The useful introduction of key-operated ignition and starter increased security but also brought with it an upmarket feel. By the late ’50s you could even opt to have your Consul as well equipped as a Zodiac to give it a more luxurious ambience.
Price aggregator The Market has tracked Ford Consul prices over the last four years highlighting that prices have been fluctuating hugely over the last two years following a relative stable period. Average prices have dipped between £6000 and £10,000, with no signs of any stabilisation. We found a number of cars for sale on car and classic with prices starting at around £5000 for projects and £10,000 for better maintained examples.

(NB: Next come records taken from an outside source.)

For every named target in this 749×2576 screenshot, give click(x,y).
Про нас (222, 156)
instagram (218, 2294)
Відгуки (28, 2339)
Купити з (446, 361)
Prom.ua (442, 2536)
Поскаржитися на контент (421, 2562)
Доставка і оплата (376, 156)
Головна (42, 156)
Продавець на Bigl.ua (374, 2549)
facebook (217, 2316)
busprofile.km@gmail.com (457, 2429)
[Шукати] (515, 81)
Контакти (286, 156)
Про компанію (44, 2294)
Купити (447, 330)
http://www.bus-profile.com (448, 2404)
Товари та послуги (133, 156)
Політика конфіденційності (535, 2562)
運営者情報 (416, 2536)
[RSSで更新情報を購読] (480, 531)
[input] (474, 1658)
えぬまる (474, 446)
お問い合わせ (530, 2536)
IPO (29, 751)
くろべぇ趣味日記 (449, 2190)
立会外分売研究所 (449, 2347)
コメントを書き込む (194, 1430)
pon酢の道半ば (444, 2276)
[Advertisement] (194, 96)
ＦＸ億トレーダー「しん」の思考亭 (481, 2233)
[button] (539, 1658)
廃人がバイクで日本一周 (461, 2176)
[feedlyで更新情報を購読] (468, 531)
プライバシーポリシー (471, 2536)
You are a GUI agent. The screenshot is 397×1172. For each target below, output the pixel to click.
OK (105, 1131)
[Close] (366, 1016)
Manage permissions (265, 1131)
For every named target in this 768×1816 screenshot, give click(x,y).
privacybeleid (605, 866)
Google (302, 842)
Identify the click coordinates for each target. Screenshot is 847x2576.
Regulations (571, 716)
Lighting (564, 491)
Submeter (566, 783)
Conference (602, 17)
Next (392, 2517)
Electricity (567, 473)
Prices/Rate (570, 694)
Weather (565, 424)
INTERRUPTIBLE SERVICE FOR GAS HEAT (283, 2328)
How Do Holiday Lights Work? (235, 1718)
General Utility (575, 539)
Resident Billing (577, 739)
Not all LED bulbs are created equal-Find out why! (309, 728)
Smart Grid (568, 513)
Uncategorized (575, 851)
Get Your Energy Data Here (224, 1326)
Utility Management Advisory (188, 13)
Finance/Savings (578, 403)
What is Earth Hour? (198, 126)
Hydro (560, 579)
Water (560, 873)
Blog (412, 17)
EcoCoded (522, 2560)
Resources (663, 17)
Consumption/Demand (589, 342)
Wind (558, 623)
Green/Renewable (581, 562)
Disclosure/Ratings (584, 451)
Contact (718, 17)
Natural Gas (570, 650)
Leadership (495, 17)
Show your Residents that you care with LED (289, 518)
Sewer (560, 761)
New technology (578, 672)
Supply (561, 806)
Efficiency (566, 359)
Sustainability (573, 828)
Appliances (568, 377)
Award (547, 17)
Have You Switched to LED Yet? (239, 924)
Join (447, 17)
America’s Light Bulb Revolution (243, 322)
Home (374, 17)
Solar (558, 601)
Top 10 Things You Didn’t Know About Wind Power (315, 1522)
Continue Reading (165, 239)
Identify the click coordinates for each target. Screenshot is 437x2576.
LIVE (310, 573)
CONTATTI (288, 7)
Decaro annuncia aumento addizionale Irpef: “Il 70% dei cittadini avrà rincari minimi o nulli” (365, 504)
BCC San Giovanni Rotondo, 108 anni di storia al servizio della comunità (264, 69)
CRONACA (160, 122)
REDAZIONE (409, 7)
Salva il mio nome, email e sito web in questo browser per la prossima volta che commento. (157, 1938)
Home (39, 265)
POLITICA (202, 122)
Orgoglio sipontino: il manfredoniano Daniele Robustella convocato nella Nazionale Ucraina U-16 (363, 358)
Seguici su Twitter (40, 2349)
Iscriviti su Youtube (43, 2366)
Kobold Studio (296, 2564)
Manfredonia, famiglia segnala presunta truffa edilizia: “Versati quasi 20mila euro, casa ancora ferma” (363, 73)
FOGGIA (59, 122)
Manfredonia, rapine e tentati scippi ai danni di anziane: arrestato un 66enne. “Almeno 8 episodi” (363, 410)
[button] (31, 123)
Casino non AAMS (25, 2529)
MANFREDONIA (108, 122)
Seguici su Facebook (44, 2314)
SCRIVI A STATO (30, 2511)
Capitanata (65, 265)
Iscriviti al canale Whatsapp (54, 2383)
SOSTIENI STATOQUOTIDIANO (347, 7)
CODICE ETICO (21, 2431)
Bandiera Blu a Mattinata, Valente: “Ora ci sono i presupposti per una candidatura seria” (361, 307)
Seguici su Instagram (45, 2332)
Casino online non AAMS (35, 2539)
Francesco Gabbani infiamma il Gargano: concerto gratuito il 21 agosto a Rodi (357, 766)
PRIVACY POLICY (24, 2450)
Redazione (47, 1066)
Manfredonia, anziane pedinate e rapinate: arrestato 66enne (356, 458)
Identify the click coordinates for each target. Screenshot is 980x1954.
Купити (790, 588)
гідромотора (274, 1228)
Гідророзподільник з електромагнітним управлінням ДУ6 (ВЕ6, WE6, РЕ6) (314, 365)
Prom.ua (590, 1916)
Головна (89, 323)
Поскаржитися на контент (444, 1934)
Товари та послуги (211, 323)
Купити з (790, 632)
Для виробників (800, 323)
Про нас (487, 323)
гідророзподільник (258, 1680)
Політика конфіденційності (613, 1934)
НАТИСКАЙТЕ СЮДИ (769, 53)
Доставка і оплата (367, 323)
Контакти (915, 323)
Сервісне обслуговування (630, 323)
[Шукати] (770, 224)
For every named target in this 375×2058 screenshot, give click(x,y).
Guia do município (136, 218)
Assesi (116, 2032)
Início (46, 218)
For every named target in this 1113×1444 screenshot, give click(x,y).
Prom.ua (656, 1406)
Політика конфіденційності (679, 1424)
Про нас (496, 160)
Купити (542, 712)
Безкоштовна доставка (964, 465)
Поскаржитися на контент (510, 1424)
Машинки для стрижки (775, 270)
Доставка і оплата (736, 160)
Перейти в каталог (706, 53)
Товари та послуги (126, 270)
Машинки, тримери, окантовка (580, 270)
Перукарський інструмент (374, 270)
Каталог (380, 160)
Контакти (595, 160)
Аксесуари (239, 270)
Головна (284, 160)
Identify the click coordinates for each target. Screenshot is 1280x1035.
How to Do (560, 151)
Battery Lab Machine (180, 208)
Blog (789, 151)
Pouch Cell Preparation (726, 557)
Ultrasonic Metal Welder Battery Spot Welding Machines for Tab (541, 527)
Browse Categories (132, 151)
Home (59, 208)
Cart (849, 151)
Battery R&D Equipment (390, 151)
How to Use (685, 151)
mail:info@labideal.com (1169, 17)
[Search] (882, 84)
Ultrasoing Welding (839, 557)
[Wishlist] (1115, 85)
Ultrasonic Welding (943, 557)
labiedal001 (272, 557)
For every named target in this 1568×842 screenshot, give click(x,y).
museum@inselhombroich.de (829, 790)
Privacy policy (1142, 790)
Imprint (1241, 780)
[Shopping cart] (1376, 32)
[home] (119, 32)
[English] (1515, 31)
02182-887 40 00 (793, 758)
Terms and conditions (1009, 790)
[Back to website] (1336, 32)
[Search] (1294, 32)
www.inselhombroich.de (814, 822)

The Cougar was Ford’s attempt at replicating the hugely successful Puma but on a slightly larger scale with bigger engines. The Cougar utilised the chassis from the Mondeo, which boasted the best handling characteristics in its class. It also borrowed the engine, too, in 2.0-litre Zetec guise. The car to have, though, is the 2.5-litre V6, which transformed the Cougar into a reasonably quick car.
While it wasn’t an out-and-out sprinter, grand touring was suited to the Cougar as it provided a calm, comfortable ride at speed, albeit with compromises on low-speed comfort. The interior isn’t the most inspiring place to be, but neither is it terrible; it ticked a box.
The Market has shown interesting changes in Ford Cougar prices. Up until around 2016, prices were flat-lining around £1000, but suddenly average prices suddenly jumped to £23,000, with a sale of a few cars climbing higher than £70,000. We’re not entirely sure what warranted this, but average prices have since fluctuated massively between £20,000 and £5000. In truth, these prices are somewhat inflated, with cars for sale generally sitting between £600 and £2000 for good examples.
The Ford Probe was hotly anticipated as enthusiasts awaited a ‘new Capri’ from the Blue Oval. Sadly, what the enthusiasts got was a mix’n’match from Mazda and Ford’s AutoAlliance International, which was headquartered in the States. Needless to say, it didn’t particularly sell well in the UK.
With that in mind, today the Probe is gaining a small cult following that are beginning to appreciate the intriguing looks of the Ford, despite the slightly underwhelming drive and poor mid-range performance.
The Market’s data for Ford Probes is a little patchy with no consistent data helping to determine whether prices have risen and declined of late. It does suggest, however, that prices are hovering around £2000, which is in line with the cars we found for sale. Projects are likely to start around £600 with the best examples climbing to £2500.